## Record extracts
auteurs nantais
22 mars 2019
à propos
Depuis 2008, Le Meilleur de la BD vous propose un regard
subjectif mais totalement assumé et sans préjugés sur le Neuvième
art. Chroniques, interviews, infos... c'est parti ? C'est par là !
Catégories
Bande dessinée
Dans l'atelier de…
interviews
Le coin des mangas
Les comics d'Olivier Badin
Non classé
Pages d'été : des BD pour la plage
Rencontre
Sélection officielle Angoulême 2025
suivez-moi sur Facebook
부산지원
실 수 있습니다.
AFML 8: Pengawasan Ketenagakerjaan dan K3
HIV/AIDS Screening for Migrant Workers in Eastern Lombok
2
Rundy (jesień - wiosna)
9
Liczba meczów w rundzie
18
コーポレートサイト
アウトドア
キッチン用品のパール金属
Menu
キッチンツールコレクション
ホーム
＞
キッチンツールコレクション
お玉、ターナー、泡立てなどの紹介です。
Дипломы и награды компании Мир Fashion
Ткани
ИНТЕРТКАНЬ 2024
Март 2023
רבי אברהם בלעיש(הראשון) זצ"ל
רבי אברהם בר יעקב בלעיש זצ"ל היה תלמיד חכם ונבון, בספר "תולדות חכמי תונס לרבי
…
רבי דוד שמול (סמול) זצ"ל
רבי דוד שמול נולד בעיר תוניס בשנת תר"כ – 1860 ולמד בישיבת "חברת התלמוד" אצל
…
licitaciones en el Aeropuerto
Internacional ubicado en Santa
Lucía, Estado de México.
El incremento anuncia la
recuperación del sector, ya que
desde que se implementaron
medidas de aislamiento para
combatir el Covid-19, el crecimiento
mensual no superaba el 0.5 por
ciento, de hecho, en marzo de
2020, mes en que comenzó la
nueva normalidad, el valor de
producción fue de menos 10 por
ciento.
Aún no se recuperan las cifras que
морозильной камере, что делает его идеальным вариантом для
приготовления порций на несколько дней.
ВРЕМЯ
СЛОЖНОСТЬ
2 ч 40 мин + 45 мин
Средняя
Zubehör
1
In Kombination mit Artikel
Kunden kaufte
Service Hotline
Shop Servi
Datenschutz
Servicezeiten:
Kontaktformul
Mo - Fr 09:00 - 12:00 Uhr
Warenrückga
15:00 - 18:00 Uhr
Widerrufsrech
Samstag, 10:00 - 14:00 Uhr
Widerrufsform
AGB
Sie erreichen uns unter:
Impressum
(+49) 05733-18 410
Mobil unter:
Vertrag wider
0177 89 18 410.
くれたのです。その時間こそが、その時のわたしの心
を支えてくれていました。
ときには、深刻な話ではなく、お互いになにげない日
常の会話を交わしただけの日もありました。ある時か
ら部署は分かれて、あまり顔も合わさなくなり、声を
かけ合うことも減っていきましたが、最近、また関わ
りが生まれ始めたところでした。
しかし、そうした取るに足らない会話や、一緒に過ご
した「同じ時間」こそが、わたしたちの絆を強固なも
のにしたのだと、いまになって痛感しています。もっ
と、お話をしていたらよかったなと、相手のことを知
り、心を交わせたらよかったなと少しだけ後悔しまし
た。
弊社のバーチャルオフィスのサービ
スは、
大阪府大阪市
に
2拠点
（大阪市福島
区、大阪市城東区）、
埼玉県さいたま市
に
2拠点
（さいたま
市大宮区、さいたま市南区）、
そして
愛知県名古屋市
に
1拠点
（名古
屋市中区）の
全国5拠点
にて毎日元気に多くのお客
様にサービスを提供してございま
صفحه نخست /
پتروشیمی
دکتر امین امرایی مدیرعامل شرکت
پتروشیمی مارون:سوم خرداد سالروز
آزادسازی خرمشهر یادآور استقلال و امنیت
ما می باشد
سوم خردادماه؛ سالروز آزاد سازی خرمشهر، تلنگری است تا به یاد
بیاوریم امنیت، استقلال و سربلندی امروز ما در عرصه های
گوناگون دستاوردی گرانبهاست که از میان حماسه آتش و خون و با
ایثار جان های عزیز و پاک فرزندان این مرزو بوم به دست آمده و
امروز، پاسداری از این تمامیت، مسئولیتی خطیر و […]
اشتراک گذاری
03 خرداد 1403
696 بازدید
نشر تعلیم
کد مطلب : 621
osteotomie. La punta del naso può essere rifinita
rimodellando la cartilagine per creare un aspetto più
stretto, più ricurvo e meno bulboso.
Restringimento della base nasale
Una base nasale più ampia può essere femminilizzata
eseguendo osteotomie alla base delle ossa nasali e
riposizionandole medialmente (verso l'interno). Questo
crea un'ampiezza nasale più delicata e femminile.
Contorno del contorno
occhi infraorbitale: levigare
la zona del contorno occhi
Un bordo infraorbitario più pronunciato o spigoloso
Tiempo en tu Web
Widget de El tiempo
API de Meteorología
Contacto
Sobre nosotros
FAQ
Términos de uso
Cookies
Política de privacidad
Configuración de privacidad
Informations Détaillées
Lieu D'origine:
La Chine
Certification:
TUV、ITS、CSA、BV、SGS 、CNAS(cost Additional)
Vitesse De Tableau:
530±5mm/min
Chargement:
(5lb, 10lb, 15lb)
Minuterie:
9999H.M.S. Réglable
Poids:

## What you should do
Find and copy every line in the entries above where the string "בלעיש" occurs.

## Solution for this exercise
רבי אברהם בלעיש(הראשון) זצ"ל
רבי אברהם בר יעקב בלעיש זצ"ל היה תלמיד חכם ונבון, בספר "תולדות חכמי תונס לרבי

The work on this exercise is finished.